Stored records
◆ ◆ ◆ ◆ ◆

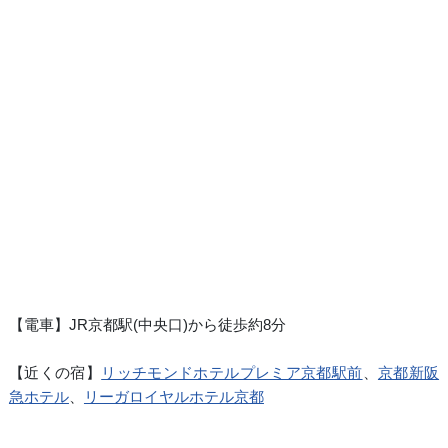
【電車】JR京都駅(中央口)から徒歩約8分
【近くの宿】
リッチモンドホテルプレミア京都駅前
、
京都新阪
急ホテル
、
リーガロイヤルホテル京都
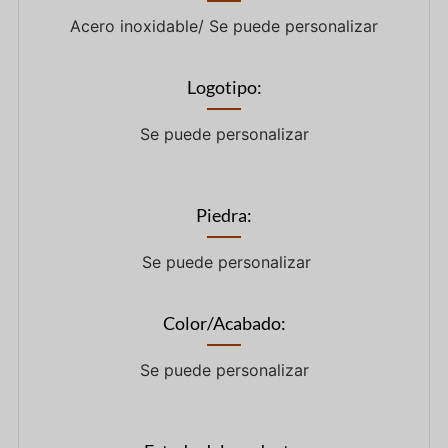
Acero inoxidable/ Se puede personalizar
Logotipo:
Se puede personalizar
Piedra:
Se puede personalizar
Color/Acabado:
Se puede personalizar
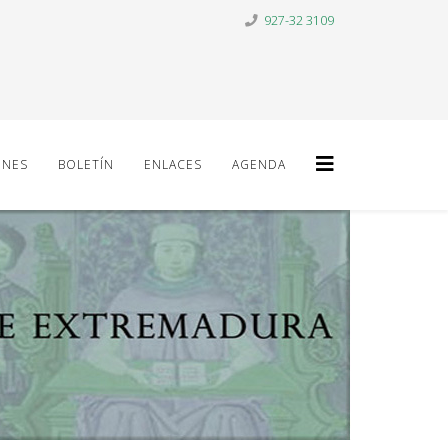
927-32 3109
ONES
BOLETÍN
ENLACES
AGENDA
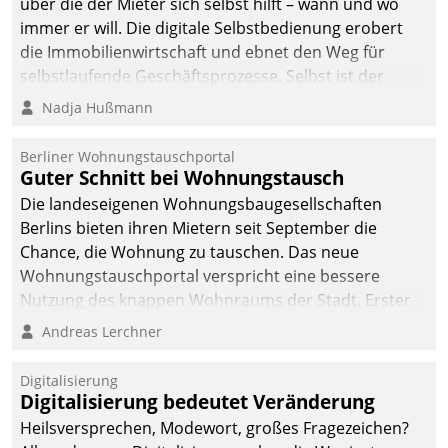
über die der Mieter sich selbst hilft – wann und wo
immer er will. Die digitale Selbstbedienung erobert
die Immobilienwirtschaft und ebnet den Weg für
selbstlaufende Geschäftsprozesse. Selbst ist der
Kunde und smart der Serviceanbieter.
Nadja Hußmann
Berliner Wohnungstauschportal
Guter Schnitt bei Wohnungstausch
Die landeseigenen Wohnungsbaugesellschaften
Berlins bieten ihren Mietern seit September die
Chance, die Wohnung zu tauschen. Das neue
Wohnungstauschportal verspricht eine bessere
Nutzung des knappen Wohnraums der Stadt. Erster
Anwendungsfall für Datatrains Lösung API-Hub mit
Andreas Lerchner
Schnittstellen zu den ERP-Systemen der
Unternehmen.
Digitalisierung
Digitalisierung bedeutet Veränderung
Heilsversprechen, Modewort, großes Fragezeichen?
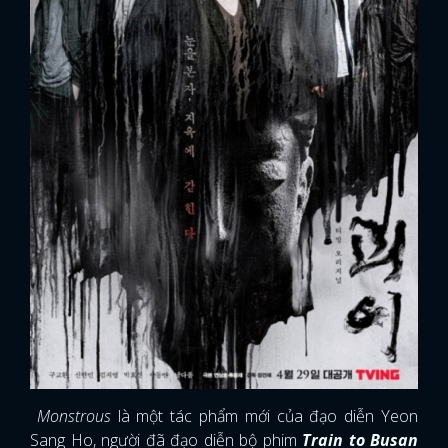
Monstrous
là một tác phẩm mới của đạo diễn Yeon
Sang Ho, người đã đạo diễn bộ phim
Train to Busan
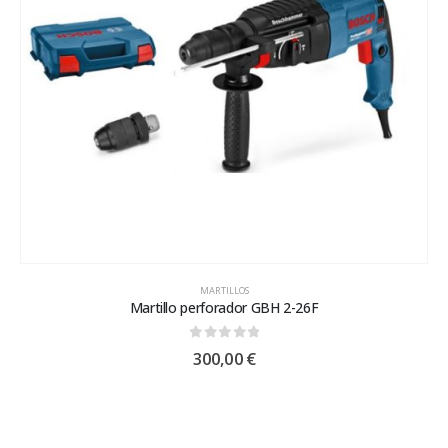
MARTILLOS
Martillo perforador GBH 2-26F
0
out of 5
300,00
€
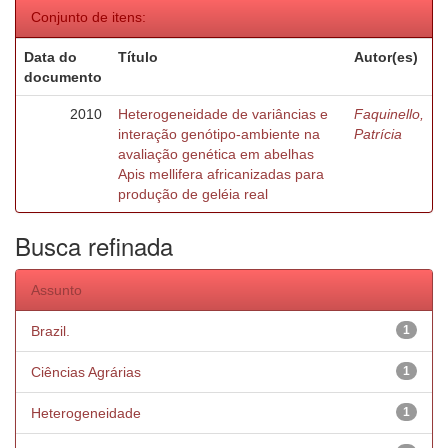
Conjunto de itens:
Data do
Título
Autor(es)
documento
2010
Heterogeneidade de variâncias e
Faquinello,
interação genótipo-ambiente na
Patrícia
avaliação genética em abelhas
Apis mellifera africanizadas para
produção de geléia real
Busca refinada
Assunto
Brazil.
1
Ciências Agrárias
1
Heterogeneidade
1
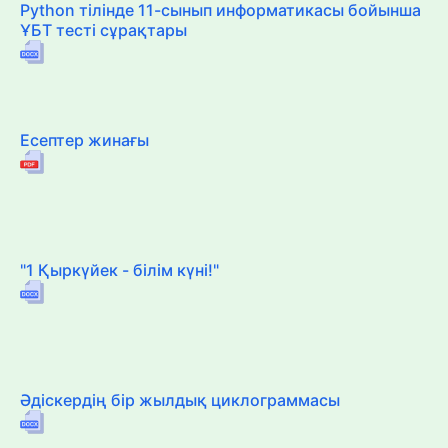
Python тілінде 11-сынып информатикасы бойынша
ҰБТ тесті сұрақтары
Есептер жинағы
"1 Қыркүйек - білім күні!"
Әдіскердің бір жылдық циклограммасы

◆ ◆ ◆ ◆ ◆

### Task details
Above are some records; quote exactly and only the lines that begin at the line containing "Unternehmen." and stop after the line containing "Busca refinada", leaving out the pictures.

### Output of the exercise
Unternehmen.
Digitalisierung
Digitalisierung bedeutet Veränderung
Heilsversprechen, Modewort, großes Fragezeichen?
Monstrous
là một tác phẩm mới của đạo diễn Yeon
Sang Ho, người đã đạo diễn bộ phim
Train to Busan
MARTILLOS
Martillo perforador GBH 2-26F
0
out of 5
300,00
€
Conjunto de itens:
Data do
Título
Autor(es)
documento
2010
Heterogeneidade de variâncias e
Faquinello,
interação genótipo-ambiente na
Patrícia
avaliação genética em abelhas
Apis mellifera africanizadas para
produção de geléia real
Busca refinada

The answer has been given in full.